You have to help us out a bit more. How many traps do you have? 
What kind of traps? Do you have any rivers or creeks around? Do you know how to identify tracks if not look on the internet. 
Do you have any family members or friends to help you, it's really hard to learn from just reading it's alot easier to experience it.


----------



## falconryman (Jan 31, 2007)

Lovetrappin said:


> You have to help us out a bit more. How many traps do you have?
> What kind of traps? Do you have any rivers or creeks around?
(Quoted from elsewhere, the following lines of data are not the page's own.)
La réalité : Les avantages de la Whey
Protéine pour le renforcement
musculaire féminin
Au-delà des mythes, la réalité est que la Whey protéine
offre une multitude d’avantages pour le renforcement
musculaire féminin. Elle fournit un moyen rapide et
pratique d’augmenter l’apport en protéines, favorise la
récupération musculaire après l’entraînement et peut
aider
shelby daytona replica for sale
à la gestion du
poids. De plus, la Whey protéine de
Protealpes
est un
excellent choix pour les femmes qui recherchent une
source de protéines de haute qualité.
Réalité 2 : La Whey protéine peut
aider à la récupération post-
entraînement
Do you know how to identify tracks if not look on the internet.
> Do you have any family members or friends to help you, it's really hard to learn from just reading it's alot easier to experience it.


i have one jump trap, one number 3 trap, two number 2 traps that are coll spring. i have a lake a short walk away. i know how to identify tracks. i know some one that is showing me how to make water sets. but i have only few traps and two the lake is frozen over. so i need to learn how to make land set that work in winter. and if it is worth the money to wax if all be only after ****(for now).


----------



## carp_killer (Nov 24, 2006)

its well worth the money to wax and dye all your traps a number 3 is to big for **** i would go down to a 1.75 or 1 1/2 if i had to use a foothold what size is your jump trap?


----------



## falconryman (Jan 31, 2007)

# 1.5


----------



## falconryman (Jan 31, 2007)

i know some one that is showing me how to make water sets. but i have only few traps and two the lake is frozen over. so i need to learn how to make land set that work in winter. and if it is worth the money to wax if all be only after is ****.

i need to know if any one knows were i could find a fur buyer in minnesota around monticello.

i will go after other animals if you guys think it is a good idea.


----------



## falconryman (Jan 31, 2007)

i need to know if any one knows were i could find a fur buyer in minnesota around monticello.


----------